Uno a zero per la squadra di casa, la solita cornice infuocata (nel vero senso della parola) sulle tribune. Scene di “ordinaria” follia se ti trovi a Belgrado nel giorno del večiti derbi, il derby eterno. Sabato Partizan e Stella Rossa si sono incrociate per la 152a volta e oltre al risultato sul campo c’è da registrare anche il solito bilancio extra-calcistico: 44 arresti e 8 poliziotti feriti al termine della guerriglia urbana sugli spalti e fuori dallo stadio. Una scenografia da film in una gara tanto affascinante quanto pericolosa. Una partita non per tutti, verrebbe da pensare, anche se tra tifosi mascherati, bandiere bruciate, tamburi, fumogeni e bengala si vedono anche i bambini. Una in particolare, piccola e con l’espressione divertita mentre la madre la solleva con la curva del Partizan che sullo sfondo esplode (letteralmente). Stesso sangue, stesso tifo.
In un’immagine tutta la follia di una gara che ogni volta fa il giro del mondo più per il clima infernale che per le giocate in campo. Frutto di una rivalità totale che contrappone i grobari (i “becchini” neri del Partizan) e i delije della Stella Rossa (o i cigani, gli “zingari” per gli avversari). Due etnie che si contendono molto più della supremazia cittadina e che ogni volta finiscono per scontrarsi in giornate piene di violenza. Che sia per il calcio, il basket o la pallamano. Belgrado - la “città bianca” ferita dalla guerra e per molti versi luogo simbolo dello scontro e della divisione - a fare da teatro a due mondi che hanno in comune solo l’anno di nascita (il 1945). Sobrietà poca, calore tanto (un po’ troppo in verità); in questa arena bollente dove le misure di sicurezza non sono proprio impeccabili il numero dei feriti non fa più notizia. Altre volte è andata ben peggio rispetto a sabato.

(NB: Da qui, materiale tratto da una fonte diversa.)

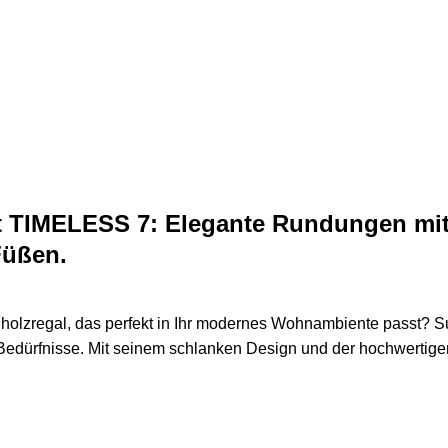
rt TIMELESS 7: Elegante Rundungen mi
Füßen.
inholzregal, das perfekt in Ihr modernes Wohnambiente passt? 
e Bedürfnisse. Mit seinem schlanken Design und der hochwertig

Da una parte la Crvena Zvezda, la squadra del popolo che esprime al massimo il legame dei serbi con la loro patria; di contro la squadra dell’esercito che si è battuto per difendere quella stessa patria dai nazisti, il Partizan. Idee e culture su due linee parallele che quando si incontrano (o meglio, si scontrano) mostrano la loro potenza davvero in ogni modo; tirando cellulari in campo, sfondando le reti che dividono le tifoserie o costringendo l’arbitro ad interrompere il gioco. Episodi già consegnati alla storia che ogni volta vedono un nuovo capitolo della saga. In tutto ciò ci sarebbe anche il verdetto del campo: il nome di Leonardo da Silva Souza - che ha segnato il gol decisivo all’89’ - si vede appena sul tabellone luminoso in mezzo al fumo nero che si alza dalle curve.
Tutto finisce con i vincitori sollevati davanti alla curva mentre tutto intorno il caos cresce (se possibile) ancora di più. Per molti presenti il risultato è già passato in secondo piano, probabilmente non è nemmeno stato l’interesse principale della giornata. Quello che conta ogni volta è essere lì, uniti al fianco di colori e ideologie che sono molto più di una squadra di calcio. Il tifo per l’una o per l’altra, con tutto quello che si porta dietro, va tramandato di generazione in generazione, di padre in figlio – o, come si vede nella foto, di madre in figlia. Partizan-Stella Rossa non è un gioco, è una partita in cui di razionale c’è poco ma che sa coinvolgere uomini e donne di ogni età.